--- Supplied material Enclosed Below ---

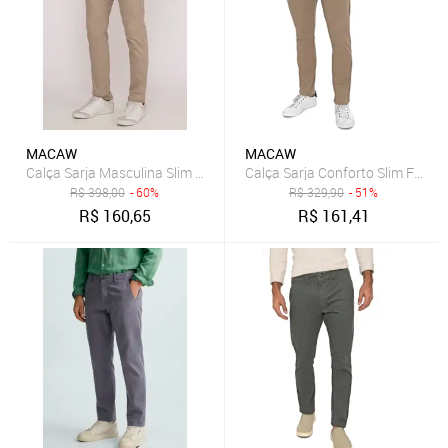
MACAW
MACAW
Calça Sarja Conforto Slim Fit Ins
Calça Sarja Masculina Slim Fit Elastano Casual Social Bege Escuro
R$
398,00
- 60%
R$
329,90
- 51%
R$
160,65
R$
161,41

--- End of Enclosed Supplied material ---

## What you are asked to do
Figure out how many lines in the entries above contain "Calça". Write only that number.

## Output for this exercise
2